Last year the federal government, along with New York and New Jersey, agreed to split the cost of Gateway evenly, and engineering and permitting are now underway; construction on the next phase was set to begin later this year. But in his budget proposal, President Trump proposed slashing the two funding sources — federal transit dollars and Amtrak — that are the key to building Gateway and the new tunnel.
Time is running out to replace the existing crumbling tunnels, and our region cannot afford setbacks to this project like the one President Trump’s budget would impose. Over the past few weeks Penn Station commuters have gotten a taste of what it will be like if just one of those tunnels fails before the new tunnel is constructed.
The Long Island Rail Road, New Jersey Transit and Amtrak were all forced to cancel trains. As a result of the first derailment alone, over 300,000 New Jersey Transit and Long Island Rail Road passengers were delayed, and the second caused eight of the 21 tracks under Penn Station to be shut down for days. Our regional economy paid a price: The Partnership for New York City estimates that every hour train commuters from New Jersey and Long Island are delayed costs Manhattan employers alone over $14.5 million.
If an entire tunnel crumbled and needed to be closed for repair, a reality that engineers agree is closing in on our region, the suffering and delays would last well over a year.
By building the new tunnel, we will have the flexibility to make the years’ worth of repairs that are needed to the existing tunnels without reducing service. Additionally, once the new tunnel is done and the existing tunnels are repaired, the increased capacity will mean that even when there is a shutdown, problem or derailment, service can continue with only minor delays because trains will be able to pass the derailed or broken locomotive.
Gateway is important in itself, but it is also an illustration of the country’s immense need for infrastructure investments. Senate Democrats understand the challenge and have put forward a real plan to make game-changing investments across the country, including Gateway.
However, despite the president’s campaign rhetoric and his continued promise to deliver major infrastructure investments, to date the administration has gone the opposite direction and proposed major cuts in infrastructure spending.

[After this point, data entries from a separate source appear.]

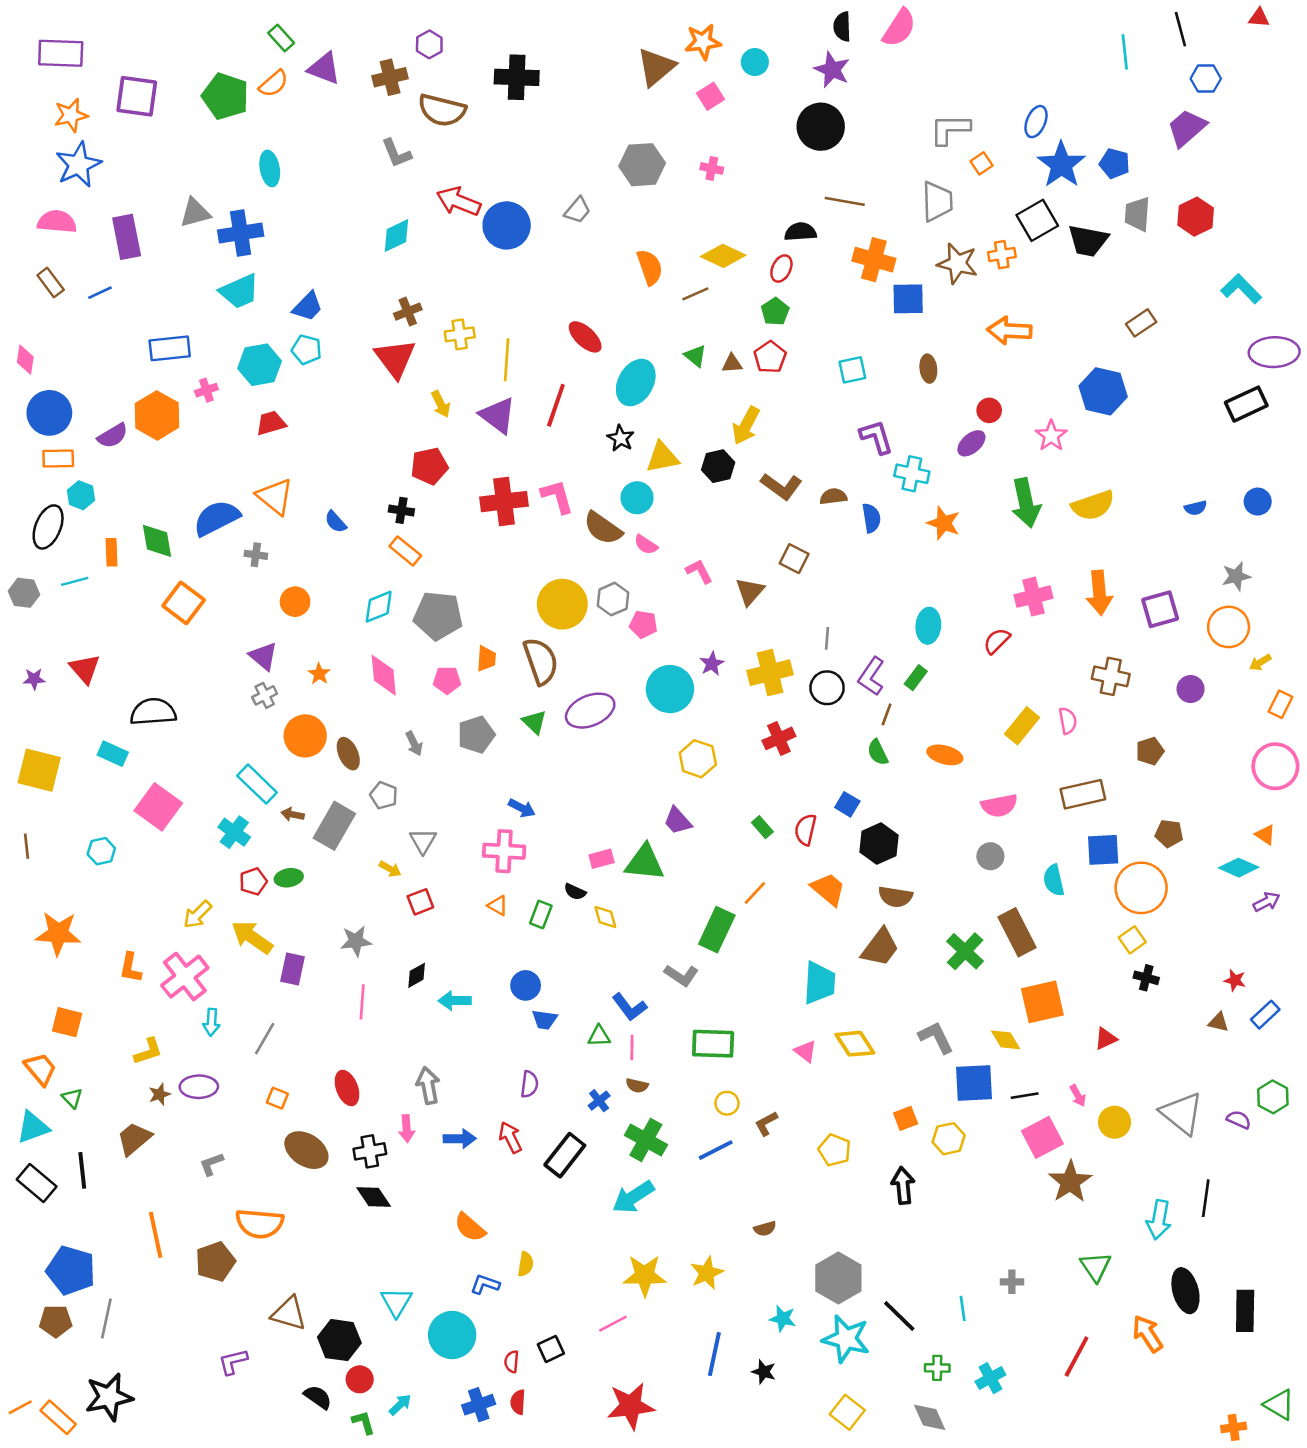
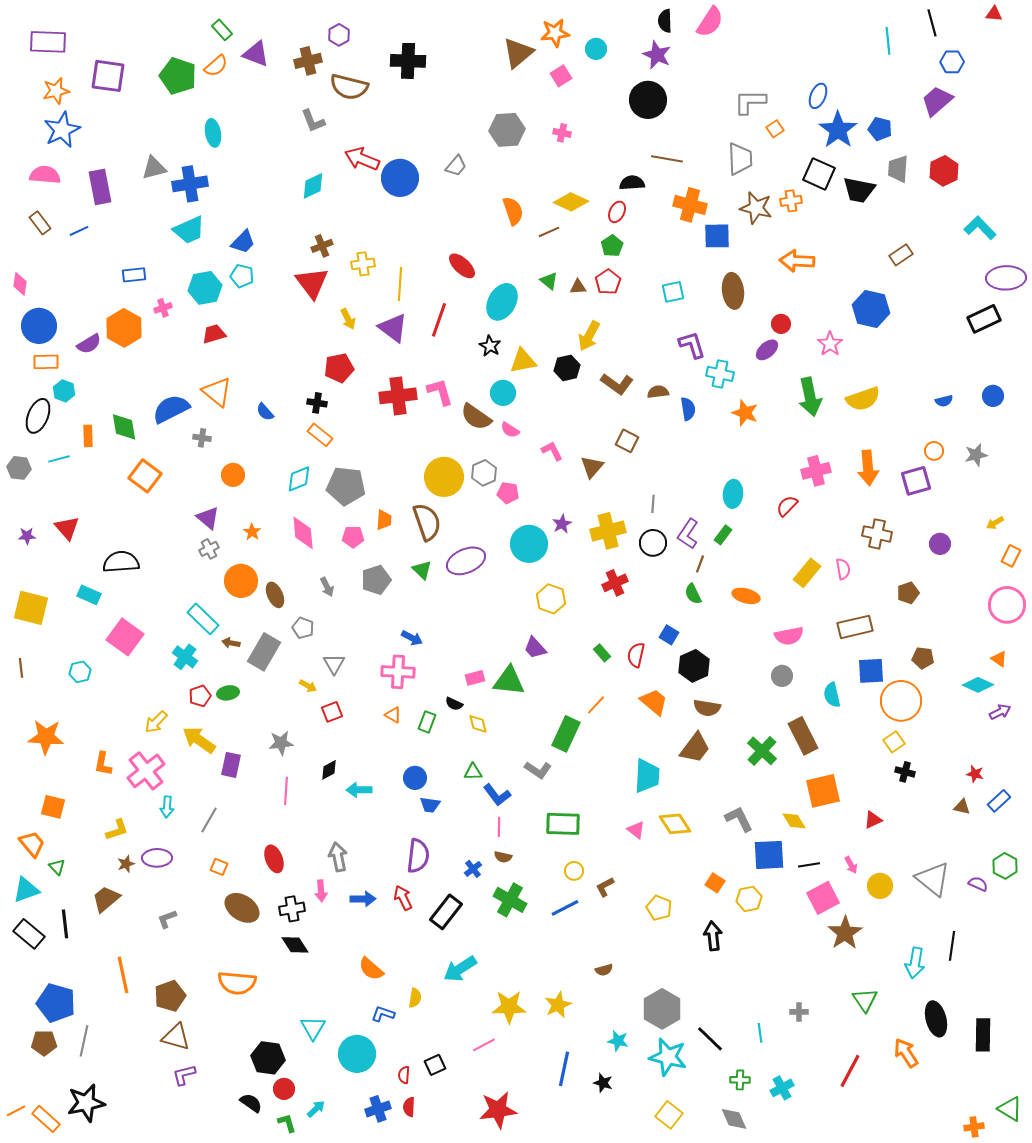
black square: (1037, 220) -> (819, 174), turned -36
blue rectangle: (170, 348) -> (134, 275), size x0.7
brown ellipse: (928, 369) -> (733, 291), size x1.6
orange circle: (1229, 627) -> (934, 451), moved, size x0.6
green triangle: (599, 1036) -> (473, 772), moved
purple semicircle: (529, 1084) -> (418, 856), size x1.6
orange square: (906, 1118) -> (715, 883), turned -36
cyan arrow: (633, 1197) -> (460, 969), moved
orange semicircle: (260, 1224) -> (237, 983), moved
brown triangle: (289, 1313) -> (176, 1037), moved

We’ll fight to restore these funds for Gateway and other projects, increase overall investments in infrastructure and continue to work with our state and local partners to make progress on this important project. But the past two weeks should serve as a cautionary tale for what will happen if proposals like those put forth in the president’s budget ever become reality. Like Scrooge meeting the Ghost of Christmas Future, transit riders were given a glimpse of the hair-pulling transit apocalypse to come if we do not make major investments in our infrastructure now.